What you should do:
From the data that follows, copy every line with the string "THUMP".

Given information:
□ □ □

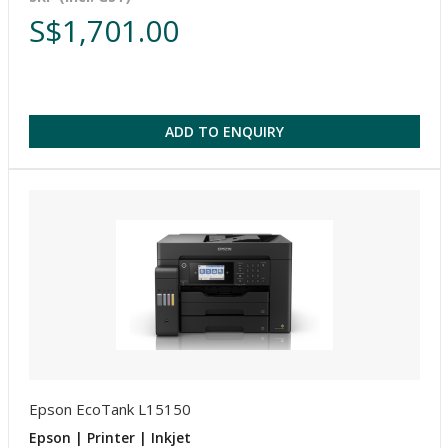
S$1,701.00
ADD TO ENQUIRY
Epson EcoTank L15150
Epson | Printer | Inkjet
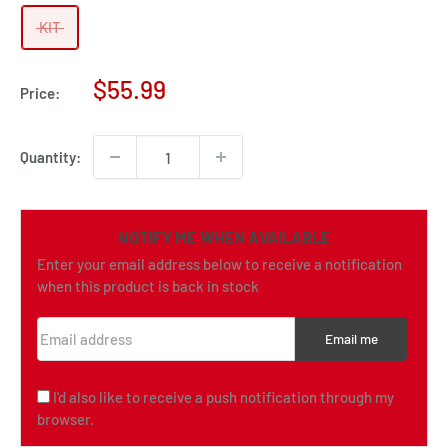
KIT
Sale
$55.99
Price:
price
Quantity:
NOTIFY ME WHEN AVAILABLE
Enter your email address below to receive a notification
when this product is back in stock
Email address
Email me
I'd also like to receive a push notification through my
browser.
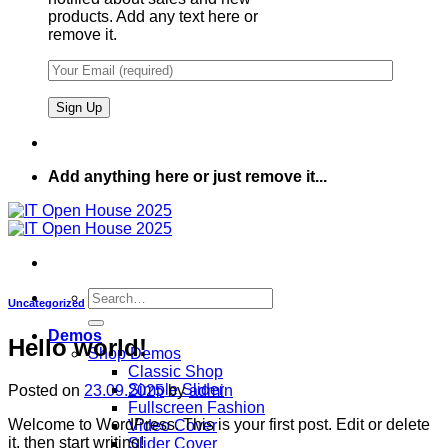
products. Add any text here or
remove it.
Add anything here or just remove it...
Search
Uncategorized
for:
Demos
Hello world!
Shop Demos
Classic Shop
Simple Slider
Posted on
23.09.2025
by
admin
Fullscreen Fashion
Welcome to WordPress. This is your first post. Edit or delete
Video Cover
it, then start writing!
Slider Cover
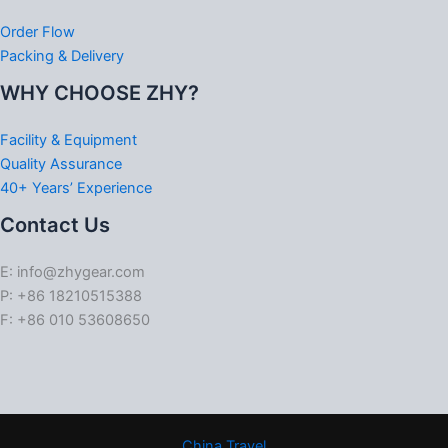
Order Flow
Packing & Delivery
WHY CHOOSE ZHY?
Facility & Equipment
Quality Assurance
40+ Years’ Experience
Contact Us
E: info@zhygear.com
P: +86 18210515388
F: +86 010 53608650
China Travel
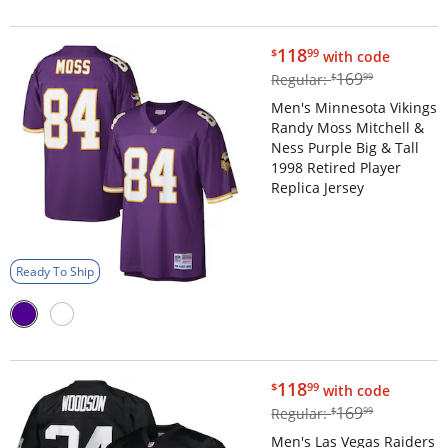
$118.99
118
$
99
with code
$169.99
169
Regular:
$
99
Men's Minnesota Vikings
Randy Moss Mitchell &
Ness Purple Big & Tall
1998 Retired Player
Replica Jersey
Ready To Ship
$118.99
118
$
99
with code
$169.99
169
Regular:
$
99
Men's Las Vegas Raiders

□ □ □

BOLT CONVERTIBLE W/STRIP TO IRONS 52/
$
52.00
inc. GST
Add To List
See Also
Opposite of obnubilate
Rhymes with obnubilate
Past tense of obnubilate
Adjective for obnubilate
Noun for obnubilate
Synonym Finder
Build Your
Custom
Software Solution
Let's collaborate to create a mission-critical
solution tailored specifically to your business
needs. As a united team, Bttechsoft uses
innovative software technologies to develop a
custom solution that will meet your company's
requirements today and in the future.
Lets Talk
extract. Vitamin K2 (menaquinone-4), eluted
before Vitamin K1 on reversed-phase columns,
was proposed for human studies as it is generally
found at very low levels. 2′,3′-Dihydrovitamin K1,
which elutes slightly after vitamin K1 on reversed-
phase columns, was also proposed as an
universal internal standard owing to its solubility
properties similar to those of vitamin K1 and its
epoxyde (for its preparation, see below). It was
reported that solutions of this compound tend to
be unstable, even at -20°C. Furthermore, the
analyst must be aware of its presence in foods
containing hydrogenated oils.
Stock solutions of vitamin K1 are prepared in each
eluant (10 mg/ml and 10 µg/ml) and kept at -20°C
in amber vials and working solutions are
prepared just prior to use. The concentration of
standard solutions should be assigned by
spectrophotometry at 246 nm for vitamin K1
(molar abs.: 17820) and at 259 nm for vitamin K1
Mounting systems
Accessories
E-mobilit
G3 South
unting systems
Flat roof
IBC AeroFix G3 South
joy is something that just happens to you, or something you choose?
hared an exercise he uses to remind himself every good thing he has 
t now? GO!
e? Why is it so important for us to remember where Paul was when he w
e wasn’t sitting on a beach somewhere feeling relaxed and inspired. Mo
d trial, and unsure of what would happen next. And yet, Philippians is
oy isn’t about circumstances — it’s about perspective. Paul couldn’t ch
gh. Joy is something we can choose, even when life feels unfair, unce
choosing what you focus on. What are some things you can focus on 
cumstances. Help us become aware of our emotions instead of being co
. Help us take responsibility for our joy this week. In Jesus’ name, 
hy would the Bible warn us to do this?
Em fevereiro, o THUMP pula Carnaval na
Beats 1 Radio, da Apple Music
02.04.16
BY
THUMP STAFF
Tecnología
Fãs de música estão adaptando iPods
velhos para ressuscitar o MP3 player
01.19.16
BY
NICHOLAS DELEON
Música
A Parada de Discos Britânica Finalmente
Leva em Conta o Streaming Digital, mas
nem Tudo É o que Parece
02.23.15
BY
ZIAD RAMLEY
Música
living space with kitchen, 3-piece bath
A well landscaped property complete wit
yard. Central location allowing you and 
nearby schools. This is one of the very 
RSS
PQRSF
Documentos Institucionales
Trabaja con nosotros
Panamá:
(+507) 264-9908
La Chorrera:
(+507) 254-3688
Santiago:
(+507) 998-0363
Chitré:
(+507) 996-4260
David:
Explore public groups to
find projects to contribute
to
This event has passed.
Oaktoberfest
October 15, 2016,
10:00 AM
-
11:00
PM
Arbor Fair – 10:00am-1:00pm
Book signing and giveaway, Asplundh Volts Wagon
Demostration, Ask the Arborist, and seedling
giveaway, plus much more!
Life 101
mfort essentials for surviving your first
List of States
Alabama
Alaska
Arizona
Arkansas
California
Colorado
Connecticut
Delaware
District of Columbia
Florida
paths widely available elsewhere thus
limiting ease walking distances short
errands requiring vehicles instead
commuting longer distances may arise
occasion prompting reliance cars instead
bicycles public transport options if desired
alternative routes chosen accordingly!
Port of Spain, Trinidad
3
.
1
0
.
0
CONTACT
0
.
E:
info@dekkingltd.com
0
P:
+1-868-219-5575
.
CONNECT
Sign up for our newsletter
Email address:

□ □ □

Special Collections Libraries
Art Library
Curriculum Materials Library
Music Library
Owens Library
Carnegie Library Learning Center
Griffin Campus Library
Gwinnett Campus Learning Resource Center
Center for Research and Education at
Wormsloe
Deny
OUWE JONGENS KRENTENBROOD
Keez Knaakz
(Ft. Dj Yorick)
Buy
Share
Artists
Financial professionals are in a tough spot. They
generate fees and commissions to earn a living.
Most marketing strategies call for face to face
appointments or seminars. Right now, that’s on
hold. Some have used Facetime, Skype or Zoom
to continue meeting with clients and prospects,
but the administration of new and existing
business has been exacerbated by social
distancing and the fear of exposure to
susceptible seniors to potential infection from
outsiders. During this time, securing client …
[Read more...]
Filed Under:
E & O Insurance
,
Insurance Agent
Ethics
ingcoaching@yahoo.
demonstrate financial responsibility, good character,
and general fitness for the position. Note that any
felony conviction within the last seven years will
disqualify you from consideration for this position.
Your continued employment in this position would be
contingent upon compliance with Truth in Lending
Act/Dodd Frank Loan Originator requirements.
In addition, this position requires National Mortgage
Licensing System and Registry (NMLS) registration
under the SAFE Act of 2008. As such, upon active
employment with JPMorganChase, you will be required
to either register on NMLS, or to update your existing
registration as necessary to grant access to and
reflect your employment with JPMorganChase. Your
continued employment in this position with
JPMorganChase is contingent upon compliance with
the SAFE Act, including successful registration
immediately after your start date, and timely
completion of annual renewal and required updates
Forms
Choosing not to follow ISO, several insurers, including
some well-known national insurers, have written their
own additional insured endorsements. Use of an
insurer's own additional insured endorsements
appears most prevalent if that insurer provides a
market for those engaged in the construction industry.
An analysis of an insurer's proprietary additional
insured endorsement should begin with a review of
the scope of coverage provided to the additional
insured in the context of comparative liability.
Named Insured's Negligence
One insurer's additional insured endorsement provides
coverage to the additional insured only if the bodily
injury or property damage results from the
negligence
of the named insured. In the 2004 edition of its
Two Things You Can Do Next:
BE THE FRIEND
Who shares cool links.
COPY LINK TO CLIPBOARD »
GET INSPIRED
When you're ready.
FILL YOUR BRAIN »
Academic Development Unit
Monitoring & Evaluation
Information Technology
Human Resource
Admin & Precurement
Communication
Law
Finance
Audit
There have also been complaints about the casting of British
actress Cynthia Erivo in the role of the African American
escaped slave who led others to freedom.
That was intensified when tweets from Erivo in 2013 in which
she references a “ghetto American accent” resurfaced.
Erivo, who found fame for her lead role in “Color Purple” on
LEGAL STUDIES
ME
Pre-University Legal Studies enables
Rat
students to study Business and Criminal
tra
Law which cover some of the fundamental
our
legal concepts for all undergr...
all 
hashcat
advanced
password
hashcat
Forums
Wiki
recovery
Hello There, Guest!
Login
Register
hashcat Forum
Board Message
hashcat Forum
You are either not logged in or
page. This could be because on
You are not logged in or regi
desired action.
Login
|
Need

□ □ □

Written solution:
Em fevereiro, o THUMP pula Carnaval na
THUMP STAFF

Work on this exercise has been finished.